Gesù rispetta la fatica e i dubbi; rispetta i tempi di ciascuno
Commento al Vangelo di don Simone Calabria
At 2,42-47; Sal 117; 1Pt 1,3-9; Gv 20,19-31
“Credere senza vedere”
I discepoli erano chiusi nel Cenacolo per paura di essere uccisi dai Giudei. È un momento di disorientamento totale: l’amico più caro, il Maestro che era sempre con loro, con cui avevano condiviso tre anni di vita, non c’è più, è chiuso in un sepolcro scavato nella roccia. Ogni speranza è finita e in più c’è la paura di essere riconosciuti e di fare la stessa fine del Maestro.
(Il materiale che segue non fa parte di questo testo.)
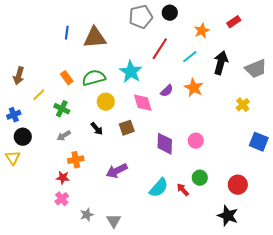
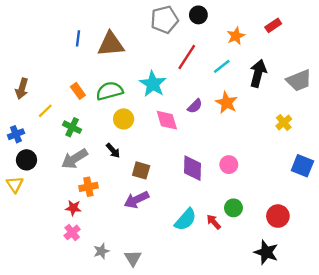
brown square: (127, 128) -> (141, 170), moved, turned 35
gray arrow: (64, 136) -> (74, 159), size x1.6

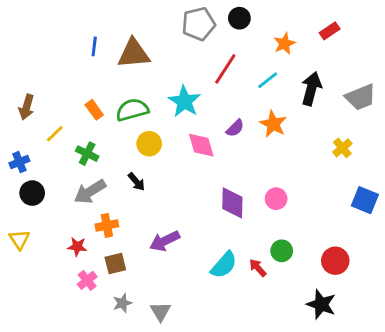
brown square: (141, 170) -> (115, 264), moved, turned -30
yellow triangle: (15, 184) -> (19, 240), moved
red star: (73, 208) -> (77, 247), moved

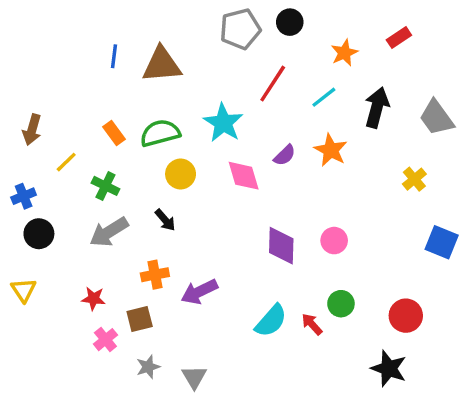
gray trapezoid: (361, 97) -> (437, 118), turned 76
orange cross: (107, 225) -> (155, 275), moved

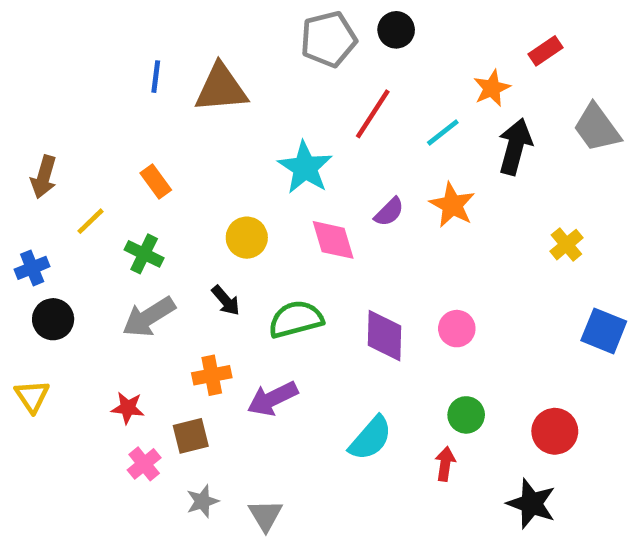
orange star: (344, 53) -> (492, 88), moved
gray trapezoid: (437, 118) -> (597, 128), moved
green semicircle: (160, 133) -> (296, 319), moved
red arrow: (312, 324) -> (445, 464), moved, turned 50

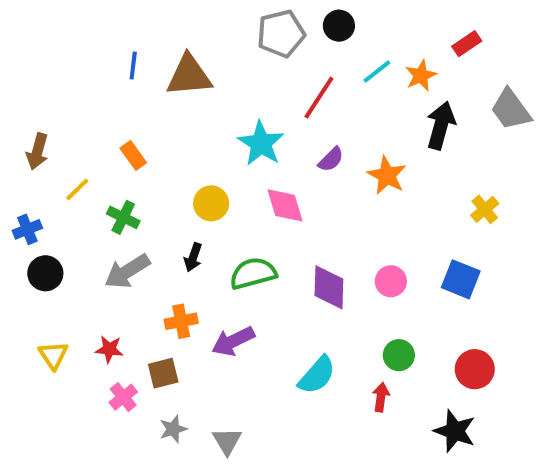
cyan line: (443, 133) -> (377, 72), moved
purple semicircle: (389, 212) -> (331, 159), moved
black arrow: (226, 301) -> (193, 257), turned 60
blue square: (604, 331) -> (461, 279), moved
yellow triangle: (32, 396) -> (53, 355), moved

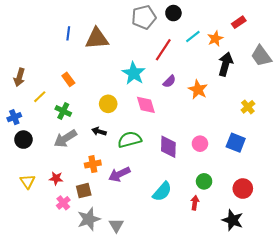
black arrow: (193, 257) -> (99, 131), turned 88
gray star: (173, 429) -> (89, 219), size x1.6

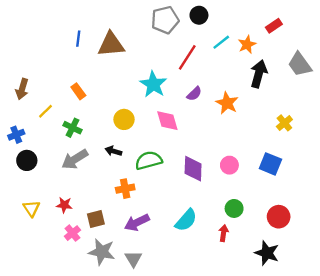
orange cross: (93, 164) -> (125, 189), moved
purple arrow: (119, 174) -> (137, 223), moved
gray star: (89, 219) -> (102, 252), turned 30

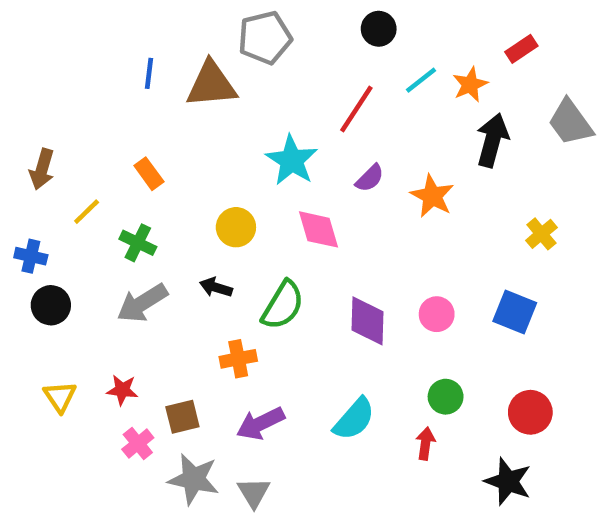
gray pentagon: (165, 20) -> (265, 38), moved
blue cross: (16, 135) -> (31, 256), turned 35
green semicircle: (149, 160) -> (283, 305), turned 136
“La sera di quel giorno, il primo della settimana, mentre erano chiuse le porte del luogo dove si trovavano i discepoli per timore dei Giudei, venne Gesù”.
Venne Gesù a porte chiuse. In quella stanza, dove si respirava paura, alcuni non ce l’hanno fatta a restare rinchiusi: Maria di Magdala e le donne, Tommaso e i due di Emmaus. A loro, che respirano libertà, sono riservati gli incontri più belli e più intensi.
“Tommaso, non era con loro quando venne Gesù. Gli dicevano gli altri Discepoli: «Abbiamo visto il Signore!». Ma egli disse loro: «Se non vedo nelle sue mani il segno dei chiodi e non metto il mio dito nel segno dei chiodi e non metto la mia mano nel suo fianco, io non credo».
Tommaso è un prezioso compagno di viaggio, come tutti noi, che vogliamo vedere, toccare con mano le cose della vita, che non ci accontentiamo del sentito dire, ma vogliamo una fede che si incida nel cuore e nella vita.
Se consideriamo bene la vita che facciamo e che ci circonda, ci accorgiamo che esiste questa insidia, questa prova, questa incredulità. Quante volte pretendiamo di vedere subito i risultati, di avere delle sicurezze, delle certezze che vadano bene, che coincidano con i nostri bisogni.
Non accettiamo di dipendere dal Signore, di vivere attaccati a Lui, di nutrirci di Lui, della sua Parola, e quindi, ci facciamo coinvolgere da una mentalità mondana della società che pensa solo a giudicare in base a fatti accaduti.
Disse bene Papa Benedetto XVI ad una Via Crucis: “Accanto a tutti i nostri limiti, c’è o no qualcosa di più grande del peccato? C’è qualcosa che ha il potere di perdonare persino il più grave dei peccati e di trarre il bene anche dai mali più terribili?
Il punto fondamentale è che “Dio si è commosso per il nostro niente, per il nostro tradimento, per la nostra meschinità. Ha avuto pietà per me». È questo che annuncia la Chiesa nel mondo: la commozione di Dio per la nostra meschinità, per il nostro non credere. Se non si parte da lì, dal riconoscere questa commozione di Dio nei nostri confronti non si capisce più nulla. Impazzisce tutto.
“Otto giorni dopo i discepoli erano di nuovo in casa e c’era con loro anche Tommaso. Venne Gesù, a porte chiuse…Poi disse a Tommaso: Metti qui il tuo dito e guarda le mie mani; tendi la tua mano e mettila nel mio fianco; e non essere incredulo, ma credente!”.
Gesù rispetta la fatica e i dubbi; rispetta i tempi di ciascuno e la complessità del nostro credere; non si scandalizza, si ripropone. Gesù si espone a Tommaso con tutte le ferite aperte. Pensavamo che la risurrezione avrebbe cancellato la passione, richiusi i fori dei chiodi, rimarginato le piaghe. Invece no: esse sono il racconto dell’amore scritto sul corpo di Gesù con l’alfabeto delle ferite, incancellabili ormai come l’amore stesso.
La Croce non è un semplice incidente di percorso da superare con la Pasqua, è il perché, il senso. Metti, tendi, tocca. Il Vangelo non dice che Tommaso l’abbia fatto, che abbia toccato quel corpo. Che bisogno c’era?
“Mio Signore e mio Dio”.
La fede se non contiene questo aggettivo “mio” non è vera fede, sarà tutt’altro. “Mio” dev’essere solo il Signore, “mio” non di possesso ma di appartenenza: il mio Signore, io appartengo a Lui.
Gesù disse a Tommaso: “beati quelli che non hanno visto e hanno creduto!”.
Ma allora, a cosa dobbiamo credere se vogliamo vivere? Dobbiamo credere fino in fondo all’insegnamento di Gesù, alla comunione tra noi, all’eucaristia, alla preghiera. Amen.